Presidente da Liesa se manifesta em redes sociais
Em seu perfil no Instagram, o novo presidente da Liesa, Gabriel David, falou sobre a decisão. "Hoje, a mudança da iluminação do Sambódromo afeta diretamente dois quesitos: as alegorias e fantasias. Quando isso acontece e uma escola tem que desfilar à luz do dia, ela perde o impacto direto que a luz tem, e isso afeta o resultado. A gente não pode permitir que isso tenha chance de acontecer. Esse é o principal motivo para a mudança: preservar a competição e manter um cenário idêntico a todas as escolas." O dirigente também citou o impacto econômico que a novidade vai trazer para a cidade, fazendo com que turistas fiquem mais tempo no Rio.
Gabriel garantiu, ainda, que após a mudança, o valor dos ingressos vai diminuir. "Precisávamos ter um número maior de ingressos para um número maior de pessoas assistirem. É uma forma de democratizar ainda mais a ida ao Sambódromo. Com três dias, nós temos essa possibilidade. Já que nem a prefeitura consegue fazer obras para, de fato, aumentar o Sambódromo, é uma forma que nós encontramos de ter um número maior de ingressos disponíveis para que mais pessoas possam estar no Carnaval", explicou.
Impacto na rede hoteleira
A mudança terá impacto direto na rede hoteleira e no turismo. Esta é a visão do presidente do sindicato HotéisRio, Alfredo Lopes. "A divisão dos desfiles do Grupo Especial do Carnaval do Rio em três dias era um pleito antigo da hotelaria pois permitirá um aumento de permanência dos turistas na cidade, beneficiando toda a cadeia, de hotéis a restaurantes. Além disso, um número maior de dias permite que os espectadores usufruam melhor da festa, realizada em horários mais adequados, tanto para os espectadores quanto para as próprias agremiações, agregando mais qualidade ao espetáculo."

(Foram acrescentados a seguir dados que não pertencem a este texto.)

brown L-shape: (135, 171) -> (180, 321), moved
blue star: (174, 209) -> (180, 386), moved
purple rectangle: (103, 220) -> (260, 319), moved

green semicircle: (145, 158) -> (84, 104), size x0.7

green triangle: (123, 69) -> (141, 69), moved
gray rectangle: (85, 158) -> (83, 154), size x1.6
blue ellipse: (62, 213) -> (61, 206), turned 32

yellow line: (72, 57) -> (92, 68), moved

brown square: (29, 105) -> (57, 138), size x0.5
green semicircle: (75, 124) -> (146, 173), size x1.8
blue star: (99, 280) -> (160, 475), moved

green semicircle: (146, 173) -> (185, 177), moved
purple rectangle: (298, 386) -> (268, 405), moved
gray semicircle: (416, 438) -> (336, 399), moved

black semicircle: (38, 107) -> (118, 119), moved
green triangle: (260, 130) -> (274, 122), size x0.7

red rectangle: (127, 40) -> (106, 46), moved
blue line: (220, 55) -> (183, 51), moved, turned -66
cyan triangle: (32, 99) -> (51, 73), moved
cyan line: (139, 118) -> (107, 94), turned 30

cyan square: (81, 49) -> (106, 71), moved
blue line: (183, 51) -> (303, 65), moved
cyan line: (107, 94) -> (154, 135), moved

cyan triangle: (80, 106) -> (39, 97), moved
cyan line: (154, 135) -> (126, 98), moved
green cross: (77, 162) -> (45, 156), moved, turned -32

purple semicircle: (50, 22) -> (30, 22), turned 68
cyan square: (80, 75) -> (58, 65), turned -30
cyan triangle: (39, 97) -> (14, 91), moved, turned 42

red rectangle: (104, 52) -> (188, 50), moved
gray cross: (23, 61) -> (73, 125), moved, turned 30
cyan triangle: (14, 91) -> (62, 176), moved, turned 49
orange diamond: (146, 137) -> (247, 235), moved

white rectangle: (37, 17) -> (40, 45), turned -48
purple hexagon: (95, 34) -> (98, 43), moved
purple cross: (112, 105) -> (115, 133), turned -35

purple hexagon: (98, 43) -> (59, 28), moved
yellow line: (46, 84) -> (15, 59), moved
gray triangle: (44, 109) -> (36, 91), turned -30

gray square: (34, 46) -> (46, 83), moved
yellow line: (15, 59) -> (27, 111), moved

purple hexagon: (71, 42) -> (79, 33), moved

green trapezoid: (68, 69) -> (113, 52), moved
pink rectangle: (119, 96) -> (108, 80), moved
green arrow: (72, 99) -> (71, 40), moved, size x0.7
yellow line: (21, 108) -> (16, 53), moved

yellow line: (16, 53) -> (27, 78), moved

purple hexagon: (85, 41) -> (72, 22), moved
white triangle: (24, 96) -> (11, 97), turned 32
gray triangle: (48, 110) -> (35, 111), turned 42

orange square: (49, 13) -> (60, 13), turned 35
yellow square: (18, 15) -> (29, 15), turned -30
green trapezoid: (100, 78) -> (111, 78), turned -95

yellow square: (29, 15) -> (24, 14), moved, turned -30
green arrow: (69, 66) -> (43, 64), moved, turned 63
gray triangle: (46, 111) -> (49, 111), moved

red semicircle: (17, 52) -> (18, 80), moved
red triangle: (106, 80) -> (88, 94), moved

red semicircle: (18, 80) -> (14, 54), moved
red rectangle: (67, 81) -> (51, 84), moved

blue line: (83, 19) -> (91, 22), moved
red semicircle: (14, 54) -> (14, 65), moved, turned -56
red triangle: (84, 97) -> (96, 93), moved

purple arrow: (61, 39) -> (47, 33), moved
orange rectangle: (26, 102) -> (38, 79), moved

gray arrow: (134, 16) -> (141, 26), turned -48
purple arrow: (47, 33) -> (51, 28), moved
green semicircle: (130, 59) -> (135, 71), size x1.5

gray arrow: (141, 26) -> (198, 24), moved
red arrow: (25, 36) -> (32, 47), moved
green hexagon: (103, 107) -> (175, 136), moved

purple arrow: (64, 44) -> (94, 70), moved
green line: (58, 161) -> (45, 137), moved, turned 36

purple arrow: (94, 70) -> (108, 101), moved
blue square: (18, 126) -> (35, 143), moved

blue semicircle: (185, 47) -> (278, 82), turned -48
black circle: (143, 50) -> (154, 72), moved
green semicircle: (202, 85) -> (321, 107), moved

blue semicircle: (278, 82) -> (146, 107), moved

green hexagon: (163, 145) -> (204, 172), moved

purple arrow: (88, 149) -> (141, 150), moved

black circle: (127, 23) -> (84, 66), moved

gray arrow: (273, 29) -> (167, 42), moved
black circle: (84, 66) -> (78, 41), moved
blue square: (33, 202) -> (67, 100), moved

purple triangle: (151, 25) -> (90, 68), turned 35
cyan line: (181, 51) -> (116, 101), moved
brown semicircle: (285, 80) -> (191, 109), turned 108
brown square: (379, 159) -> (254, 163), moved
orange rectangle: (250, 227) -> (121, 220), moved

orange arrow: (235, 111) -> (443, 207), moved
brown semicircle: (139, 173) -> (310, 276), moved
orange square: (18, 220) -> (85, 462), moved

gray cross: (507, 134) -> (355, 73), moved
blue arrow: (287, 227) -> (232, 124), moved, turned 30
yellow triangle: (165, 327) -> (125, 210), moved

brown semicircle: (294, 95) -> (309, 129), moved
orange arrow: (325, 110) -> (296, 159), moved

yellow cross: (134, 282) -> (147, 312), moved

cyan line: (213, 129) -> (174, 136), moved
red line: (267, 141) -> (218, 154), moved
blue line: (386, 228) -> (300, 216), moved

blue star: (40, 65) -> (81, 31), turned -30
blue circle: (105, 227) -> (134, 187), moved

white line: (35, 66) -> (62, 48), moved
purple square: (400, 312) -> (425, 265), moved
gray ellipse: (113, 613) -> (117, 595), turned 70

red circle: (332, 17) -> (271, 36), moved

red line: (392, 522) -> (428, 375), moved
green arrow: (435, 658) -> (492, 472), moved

Procurados, o governo do Estado e a prefeitura não se manifestaram sobre as mudanças até o fechamento da reportagem. O espaço está aberto para posicionamento.
Sorteio no dia 23 de maio
A Unidos de Padre Miguel, atual campeã da Série Ouro, abrirá o domingo, em 2 de março de 2025, com a Unidos da Tijuca, atual 11ª colocada do Grupo Especial, iniciando a segunda-feira (3 de março). A Mocidade, que ficou em décimo lugar em 2024, abrirá a terça-feira, dia 4 de março.
As demais serão divididas em trincas, com a ordem sendo definida em sorteio, no 23 de maio, na Cidade do Samba: Mangueira, Portela e Beija-Flor; Grande Rio, Viradouro e Salgueiro, e Paraíso do Tuiuti, Vila Isabel e Imperatriz Leopoldinense.